A major factor affecting test reliability is the length of the assessment. An assessment with ten items or exercises will, other things being equal, be less reliable than one with 20 items or exercises. To see why this is so, consider the following thought experiment. Suppose we arranged a golf match between a typical weekend golfer and the phenomenal Tiger Woods. The match (read “test”) will consist of a single, par-3 hole at a suitable golf course. Although unlikely, it is entirely conceivable that the weekend golfer could win this “one item” contest.

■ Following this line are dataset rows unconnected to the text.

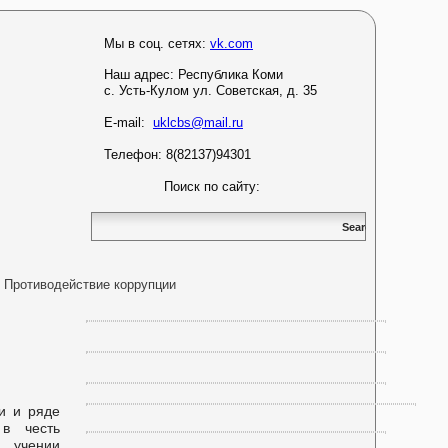
Мы в соц. сетях:
vk.com
Наш адрес:
Республика Коми
с. Усть-Кулом ул. Советская, д. 35
E-mail:
uklcbs@mail.ru
Телефон: 8(82137)94301
Поиск по сайту:
Противодействие коррупции
и и ряде
 в честь
 учении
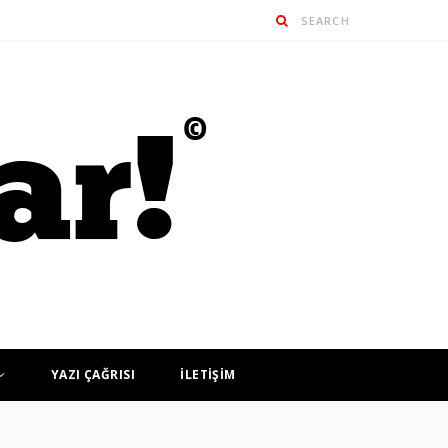
YAZI ÇAĞRISI
İLETİŞİM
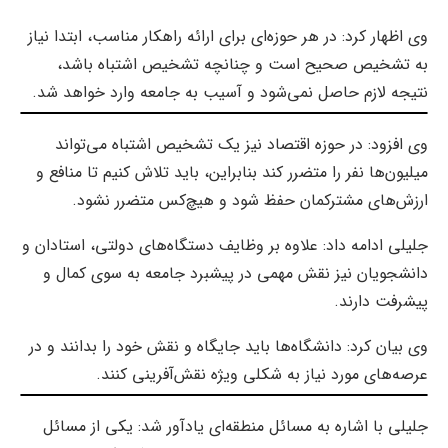
وی اظهار کرد: در هر حوزه‌ای برای ارائه راهکار مناسب، ابتدا نیاز
به تشخیص صحیح است و چنانچه تشخیص اشتباه باشد،
نتیجه لازم حاصل نمی‌شود و آسیب به جامعه وارد خواهد شد.
وی افزود: در حوزه اقتصاد نیز یک تشخیص اشتباه می‌تواند
میلیون‌ها نفر را متضرر کند بنابراین، باید تلاش کنیم تا منافع و
ارزش‌های مشترکمان حفظ شود و هیچ‌کس متضرر نشود.
جلیلی ادامه داد: علاوه بر وظایف دستگاه‌های دولتی، استادان و
دانشجویان نیز نقش مهمی در پیشبرد جامعه به سوی کمال و
پیشرفت دارند.
وی بیان کرد: دانشگاه‌ها باید جایگاه و نقش خود را بدانند و در
عرصه‌های مورد نیاز به شکلی ویژه نقش‌آفرینی کنند.
جلیلی با اشاره به مسائل منطقه‌ای یادآور شد: یکی از مسائل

He or she could get lucky and birdie the hole, or if they are really lucky, get a hole in one. Mr. Woods might well simply par the hole, as he has done countless times in his career. Now suppose that the match consisted not of one hole, but of an entire round of 18 holes. The odds against the weekend golfer winning this longer, more reliable match are enormous. Being lucky once or twice is entirely credible, but being lucky enough to beat Mr. Woods over the entire round taxes credulity. The longer the “test,” the more reliably it reflects the two golfers’ relative ability.

Newcomers to testing theory often confuse validity and reliability; some even use the terms interchangeably. A brief, exaggerated example will illustrate the difference between these two essential testing concepts. We noted above that a reliable test rank orders individuals in essentially the same way on two separate administrations of the test. Now, let us suppose that one were to accept, foolishly, the length of a person’s right index finger as a measure of their vocabulary. To exclude the confounding effects of age, we will restrict our target population to persons 18 years of age and older. This is obviously a hopelessly invalid measure of the construct “vocabulary.” But note that were we to administer our “vocabulary” test on two separate occasions (that is, were we to measure the length of the index fingers of a suitable sample of adults on two separate occasions), the resulting two rank orderings would be virtually identical. We have a highly reliable but utterly invalid test.

The numerical index of reliability is scaled from 0, the total absence of reliability, to 1, perfect reliability. What does zero reliability mean? Consider another thought experiment. Many people believe that there are individuals who are naturally luckier than the rest of us. Suppose we were to test this notion by attempting to rank order people according to their “coin tossing ability.” Our hypothesis is that when instructed to “toss heads,” some individuals can do so consistently more often then others. We instruct 50 randomly chosen individuals to toss a coin 100 times. They are to “attempt to toss as many heads as possible.” We record the number of heads tossed by each individual. The experiment is then repeated and the results are again recorded. It should come as no surprise that the correlation between the first rank order and the second would likely be near zero. The coin-tossing test has essentially zero reliability.

Perfect reliability, on the other hand, implies that both the rank orders and score distributions of a large sample of persons on two administrations of the same test, or on the administrations of equivalent tests, would be identical. The finger test of vocabulary discussed above is an example. In educational and psychological assessment, perfect reliability is hard to come by.